- The paper introduces a multimodal benchmark (ADS-Edit) that enables efficient knowledge editing in ADS models to tackle traffic knowledge misunderstandings.
- It employs a tri-axis framework covering perception, understanding, and decision-making with diverse modalities such as video and multi-view images.
- Experimental results reveal that methods like GRACE and WISE show trade-offs in reliability, generality, and locality, highlighting areas for improvement.
ADS-Edit: A Multimodal Knowledge Editing Dataset for Autonomous Driving Systems
Introduction
Large Multimodal Models (LMMs) have demonstrated potential in various domains, including Autonomous Driving Systems (ADS). However, directly applying LMMs to ADS poses significant challenges due to traffic knowledge misunderstandings, complex road conditions, and diverse vehicular motion states. The paper proposes a knowledge editing approach to address these challenges by enabling model updates without extensive retraining. The authors introduce ADS-Edit, a multimodal knowledge editing dataset specifically designed for ADS, which includes various real-world scenarios, data types, and evaluation metrics.

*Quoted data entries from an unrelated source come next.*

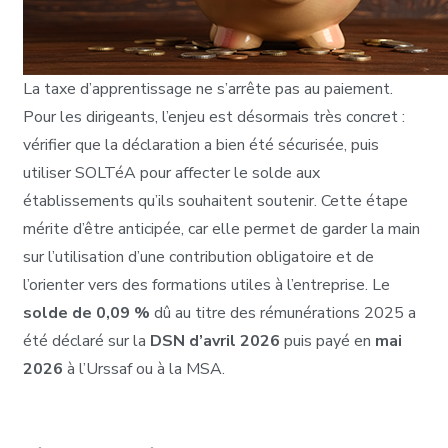
La taxe d’apprentissage ne s’arrête pas au paiement.
Pour les dirigeants, l’enjeu est désormais très concret :
vérifier que la déclaration a bien été sécurisée, puis
utiliser SOLTéA pour affecter le solde aux
établissements qu’ils souhaitent soutenir. Cette étape
mérite d’être anticipée, car elle permet de garder la main
sur l’utilisation d’une contribution obligatoire et de
l’orienter vers des formations utiles à l’entreprise. Le
solde de 0,09 %
dû au titre des rémunérations 2025 a
été déclaré sur la
DSN d’avril 2026
puis payé en
mai
2026
à l’Urssaf ou à la MSA.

Figure 1: Direct application of LMMs in Autonomous Driving Systems faces several challenges, including the misunderstanding of traffic knowledge, the complex and varied road conditions, and the diversity of vehicle's motion states. Knowledge Editing that enables efficient, continuous, and precise updates to knowledge can effectively address these challenges.
Benchmark Construction
ADS-Edit is constructed around three key scenario types and data types. The benchmark is organized along three axes: perception, understanding, and decision-making, which assess LMM capabilities from basic recognition to complex reasoning. The input modalities include video, multi-view images, and single images. Metrics such as reliability, generality, and locality are designed to evaluate knowledge editing methods within this framework.
Figure 2: The overview of ADS-Edit construction pipeline.

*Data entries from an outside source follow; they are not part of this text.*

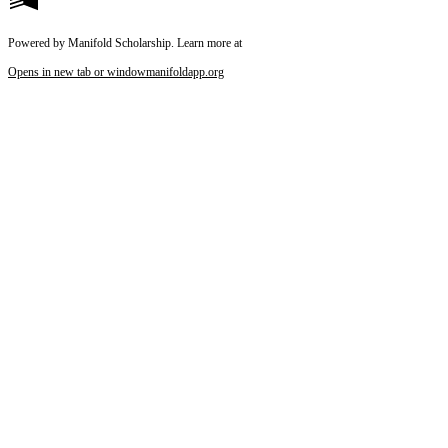
Powered by Manifold Scholarship. Learn more at
Opens in new tab or window
manifoldapp.org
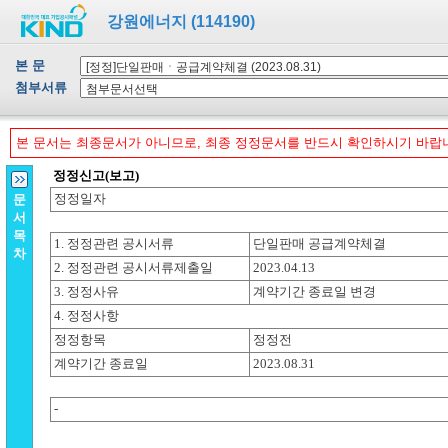
강원에너지 (114190)
본 문
첨부서류
본 문서는 최종문서가 아니므로, 최종 정정문서를 반드시 확인하시기 바랍
문
서
목
차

Scenario Type and Data Collection
The authors designed a tri-axis framework to comprehensively evaluate LMMs. The scenario types include perception, which examines basic visual capabilities; understanding, which involves recognition of traffic rules; and decision making, which requires the model to synthesize information for driving decisions. The data types are categorized as video, multi-view images, and single images. Data were sourced from established autonomous driving datasets, LingoQA and DriveLM. Scenario classifications ensure that data selected cover a spectrum of real-world challenges faced by ADS.

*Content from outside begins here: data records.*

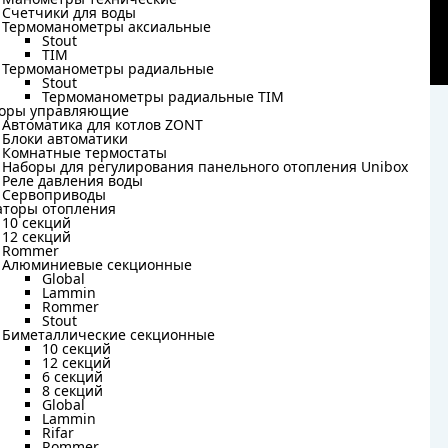
Манометры технические
Счетчики для воды
Счетчики для воды
Термоманометры аксиальные
Термоманометры аксиальные
Stout
Stout
TIM
TIM
Термоманометры радиальные
Термоманометры радиальные
Stout
Stout
Термоманометры радиальные TIM
Термоманометры радиальные TIM
оры управляющие
оры управляющие
Автоматика для котлов ZONT
Автоматика для котлов ZONT
Блоки автоматики
Блоки автоматики
Комнатные термостаты
Комнатные термостаты
Наборы для регулирования панельного отопления Unibox
Наборы для регулирования панельного отопления Unibox
Реле давления воды
Реле давления воды
Сервоприводы
Сервоприводы
аторы отопления
аторы отопления
10 секций
10 секций
12 секций
12 секций
Rommer
Rommer
Алюминиевые секционные
Алюминиевые секционные
Global
Global
Lammin
Lammin
Rommer
Rommer
Stout
Stout
Биметаллические секционные
Биметаллические секционные
10 секций
10 секций
12 секций
12 секций
6 секций
6 секций
8 секций
8 секций
Global
Global
Lammin
Lammin
Rifar
Rifar
Rommer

Figure 3: The statistics of scenario types for ADS-Edit.
Evaluation Metrics
The metrics include reliability, which assesses the success of modifying a model's behavior; generality, which evaluates performance across new but related scenarios; and locality, which checks whether unintended knowledge alterations occur after editing. Experiments were conducted on modern LMMs such as LLaVA-OneVision and Qwen2-VL. Performance was measured using editing evaluation (token-level comparison) and real-world evaluation (free-form generation).
Figure 4: The average generality metric of single editing across different scenarios.
Experimental Results
In experiments, the memory-based editing methods GRACE and WISE showed high effectiveness, with GRACE achieving a perfect modification rate but demonstrating poor generalization. WISE offered a balanced performance. Prompt and AdaLora methods exhibited suboptimal reliability and generality, with AdaLora severely affecting locality due to parameter modifications. The analysis highlighted that, although editing methods performed differently, there was a need for improvements to fully meet ADS requirements.
Figure 5: Cases analysis of editing LLaVA-OneVision with WISE.
Analysis
Experiments revealed that decision-making scenario data posed the greatest challenge due to complexity, while simpler perception and understanding scenarios were less demanding. The adaptation of models across different scenarios was analyzed, and the findings indicated that LLMs retained original outputs, displaying resistance to edits, leading to consistency concerns. Reducing video frame inputs demonstrated potential for balancing performance and processing speed, crucial for real-time autonomous applications.
Figure 6: The average generality metric of single editing across different data types.
Conclusion
The work provides a structured methodology for applying knowledge editing techniques in ADS, culminating in the construction of the ADS-Edit benchmark. This work serves as a foundational effort to bridge LMMs with practical challenges in autonomous driving, advocating for continued exploration and improvement of knowledge editing methods specifically tailored for domain-specific applications such as ADS. The paper concludes that current techniques require refinement to fully meet the operational demands of autonomous systems. Future work could focus on enhancing the robustness and adaptability of editing methods to better integrate the varied data modalities and scenarios encountered in real-world autonomous driving systems.